Gehart Helmuth, Ricci Romeo
IGBMC (Institut de Génétique et de Biologie Moléculaire et Cellulaire); INSERM; CNRS; Université de Strasbourg; Illkirch, France ; Institute of Cell Biology; ETH Zurich; Zurich, Switzerland.
Commun Integr Biol. 2013 Mar 1;6(2):e23098. doi: 10.4161/cib.23098.
Secretory granule biogenesis is a pivotal process for regulated release of hormones and neurotransmitters. A prominent example is the pancreatic β cell that secretes insulin, a major anabolic hormone controlling cellular metabolism upon nutrient availability. We recently described a checkpoint mechanism that halts scission of nascent secretory granules at the trans-Golgi network (TGN) until complete loading of insulin is achieved. We demonstrated that the Bin/Amphiphysin/Rvs (BAR) domain-containing protein Arfaptin-1 prevents granule scission until it is phosphorylated by Protein Kinase D (PKD). Arfaptin-1 phosphorylation releases its binding to ADP-rybosylation factor (ARF) allowing scission to occur. Lack of this control mechanism in β cells resulted in premature scission, generation of dysfunctional insulin granules and impaired regulated insulin secretion without affecting constitutive release of other transport carriers. Here we discuss two important questions related to this work: How might completion of granule loading be sensed by PKD, and how does Arfaptin-1 specifically regulate insulin granule formation in beta cells?

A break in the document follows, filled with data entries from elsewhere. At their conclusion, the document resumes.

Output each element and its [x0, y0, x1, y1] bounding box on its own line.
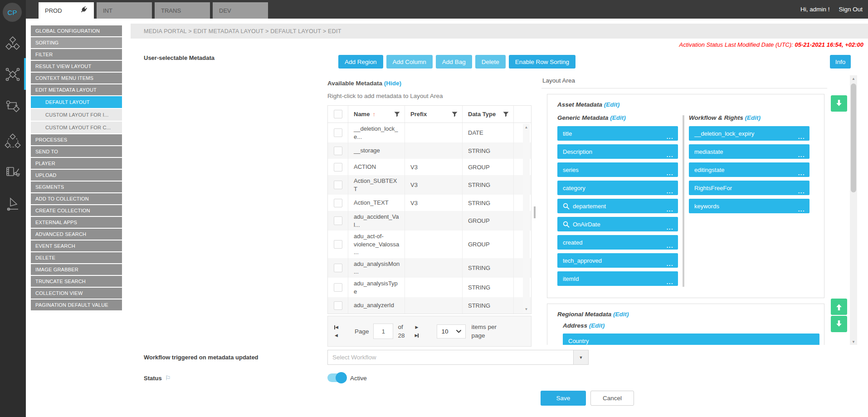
select-all-checkbox[interactable]: [334, 110, 342, 118]
sidebar-item-truncate-search[interactable]: TRUNCATE SEARCH: [31, 276, 122, 287]
table-scrollbar[interactable]: ▲ ▼: [523, 124, 530, 313]
row-checkbox[interactable]: [334, 283, 342, 292]
add-bag-button[interactable]: Add Bag: [436, 55, 472, 69]
sidebar-item-global-configuration[interactable]: GLOBAL CONFIGURATION: [31, 25, 122, 36]
sidebar-item-custom-layout-1[interactable]: CUSTOM LAYOUT FOR I...: [31, 109, 122, 121]
metadata-chip[interactable]: created...: [557, 235, 678, 250]
row-checkbox[interactable]: [334, 301, 342, 310]
assets-icon[interactable]: [5, 35, 21, 52]
sidebar-item-filter[interactable]: FILTER: [31, 49, 122, 60]
chip-menu-icon[interactable]: ...: [667, 242, 673, 249]
sidebar-item-player[interactable]: PLAYER: [31, 158, 122, 169]
sidebar-item-edit-metadata-layout[interactable]: EDIT METADATA LAYOUT: [31, 84, 122, 95]
chip-menu-icon[interactable]: ...: [667, 188, 673, 195]
sidebar-item-advanced-search[interactable]: ADVANCED SEARCH: [31, 229, 122, 240]
image-grabber-icon[interactable]: [5, 196, 21, 212]
enable-row-sorting-button[interactable]: Enable Row Sorting: [509, 55, 575, 69]
chip-menu-icon[interactable]: ...: [667, 152, 673, 158]
add-region-button[interactable]: Add Region: [338, 55, 383, 69]
sidebar-item-pagination-default-value[interactable]: PAGINATION DEFAULT VALUE: [31, 299, 122, 310]
move-regional-group-down-button[interactable]: [831, 316, 847, 332]
dropdown-arrow-icon[interactable]: ▼: [573, 350, 588, 364]
row-checkbox[interactable]: [334, 163, 342, 172]
sidebar-item-segments[interactable]: SEGMENTS: [31, 182, 122, 192]
metadata-chip[interactable]: RightsFreeFor...: [689, 181, 809, 195]
chip-menu-icon[interactable]: ...: [808, 341, 815, 345]
table-row[interactable]: adu_act-of-violence_Valossa... GROUP: [328, 231, 531, 258]
sidebar-item-event-search[interactable]: EVENT SEARCH: [31, 240, 122, 251]
table-row[interactable]: adu_analysisMon... STRING: [328, 258, 531, 278]
chip-menu-icon[interactable]: ...: [667, 206, 673, 213]
workflow-icon[interactable]: [5, 98, 21, 114]
next-page-button[interactable]: ▶: [415, 325, 418, 329]
address-edit-link[interactable]: (Edit): [589, 322, 605, 329]
metadata-chip[interactable]: OnAirDate...: [557, 217, 678, 231]
row-checkbox[interactable]: [334, 147, 342, 155]
tab-int[interactable]: INT: [97, 2, 152, 19]
metadata-chip[interactable]: series...: [557, 162, 678, 177]
scroll-up-icon[interactable]: ▲: [525, 125, 528, 129]
chip-menu-icon[interactable]: ...: [798, 206, 805, 213]
sidebar-item-upload[interactable]: UPLOAD: [31, 170, 122, 181]
sidebar-item-create-collection[interactable]: CREATE COLLECTION: [31, 205, 122, 216]
metadata-chip[interactable]: itemId...: [557, 271, 678, 286]
generic-metadata-edit-link[interactable]: (Edit): [610, 114, 626, 121]
sidebar-item-processes[interactable]: PROCESSES: [31, 134, 122, 145]
header-prefix[interactable]: Prefix: [405, 106, 463, 123]
add-column-button[interactable]: Add Column: [386, 55, 433, 69]
table-row[interactable]: Action_TEXT V3 STRING: [328, 195, 531, 211]
workflow-select[interactable]: Select Workflow ▼: [327, 350, 589, 365]
integrations-icon[interactable]: [5, 66, 21, 83]
chip-menu-icon[interactable]: ...: [667, 224, 673, 231]
move-regional-group-up-button[interactable]: [831, 299, 847, 315]
row-checkbox[interactable]: [334, 240, 342, 249]
save-button[interactable]: Save: [541, 391, 586, 406]
first-page-button[interactable]: ◀: [334, 325, 338, 329]
move-asset-group-down-button[interactable]: [831, 95, 847, 112]
row-checkbox[interactable]: [334, 199, 342, 207]
tab-prod[interactable]: PROD: [39, 2, 94, 19]
header-name[interactable]: Name ↑: [348, 106, 405, 123]
name-filter-icon[interactable]: [394, 112, 400, 117]
sidebar-item-result-view-layout[interactable]: RESULT VIEW LAYOUT: [31, 61, 122, 72]
collaboration-icon[interactable]: [5, 133, 21, 150]
table-row[interactable]: __storage STRING: [328, 142, 531, 159]
chip-menu-icon[interactable]: ...: [667, 260, 673, 267]
sign-out-link[interactable]: Sign Out: [839, 6, 863, 13]
metadata-chip[interactable]: category...: [557, 181, 678, 195]
chip-menu-icon[interactable]: ...: [667, 133, 673, 140]
info-button[interactable]: Info: [830, 55, 851, 69]
scrollbar-thumb[interactable]: [851, 83, 856, 192]
row-checkbox[interactable]: [334, 264, 342, 272]
scroll-down-icon[interactable]: ▼: [850, 339, 857, 345]
row-checkbox[interactable]: [334, 181, 342, 189]
sidebar-item-context-menu-items[interactable]: CONTEXT MENU ITEMS: [31, 73, 122, 83]
chip-menu-icon[interactable]: ...: [798, 152, 805, 158]
scroll-up-icon[interactable]: ▲: [850, 75, 857, 82]
metadata-chip[interactable]: editingstate...: [689, 162, 809, 177]
prefix-filter-icon[interactable]: [452, 112, 458, 117]
page-number-input[interactable]: [373, 324, 393, 339]
status-toggle[interactable]: [327, 373, 346, 382]
header-data-type[interactable]: Data Type: [463, 106, 514, 123]
metadata-chip[interactable]: __deletion_lock_expiry...: [689, 126, 809, 141]
chip-menu-icon[interactable]: ...: [667, 279, 673, 285]
video-editor-icon[interactable]: [5, 163, 21, 180]
sidebar-item-add-to-collection[interactable]: ADD TO COLLECTION: [31, 193, 122, 204]
metadata-chip[interactable]: Country ...: [563, 334, 819, 345]
page-size-select[interactable]: 10: [437, 324, 466, 339]
asset-metadata-edit-link[interactable]: (Edit): [604, 101, 620, 108]
sidebar-item-external-apps[interactable]: EXTERNAL APPS: [31, 217, 122, 228]
sidebar-item-delete[interactable]: DELETE: [31, 252, 122, 263]
sidebar-item-default-layout[interactable]: DEFAULT LAYOUT: [31, 96, 122, 108]
sidebar-item-image-grabber[interactable]: IMAGE GRABBER: [31, 264, 122, 275]
tab-dev[interactable]: DEV: [213, 2, 268, 19]
metadata-chip[interactable]: departement...: [557, 199, 678, 213]
chip-menu-icon[interactable]: ...: [667, 170, 673, 177]
sidebar-item-send-to[interactable]: SEND TO: [31, 146, 122, 157]
row-checkbox[interactable]: [334, 216, 342, 225]
table-row[interactable]: Action_SUBTEXT V3 STRING: [328, 175, 531, 195]
metadata-chip[interactable]: Description...: [557, 144, 678, 159]
sidebar-item-sorting[interactable]: SORTING: [31, 37, 122, 48]
table-row[interactable]: __deletion_lock_e... DATE: [328, 123, 531, 142]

分泌颗粒的生物发生是激素和神经递质调节性释放的关键过程。一个突出的例子是胰腺β细胞,它分泌胰岛素,胰岛素是一种主要的合成代谢激素,在营养物质可利用时控制细胞代谢。我们最近描述了一种检查点机制,该机制会在反式高尔基体网络(TGN)处阻止新生分泌颗粒的分裂,直到胰岛素完全装载完成。我们证明,含Bin/Amphiphysin/Rvs(BAR)结构域的蛋白Arfaptin-1会阻止颗粒分裂,直到它被蛋白激酶D(PKD)磷酸化。Arfaptin-1的磷酸化会使其与ADP-核糖基化因子(ARF)的结合释放,从而允许分裂发生。β细胞中缺乏这种控制机制会导致过早分裂、产生功能失调的胰岛素颗粒以及受损的调节性胰岛素分泌,而不会影响其他运输载体的组成型释放。在这里,我们讨论与这项工作相关的两个重要问题:PKD如何感知颗粒装载的完成,以及Arfaptin-1如何特异性调节β细胞中胰岛素颗粒的形成?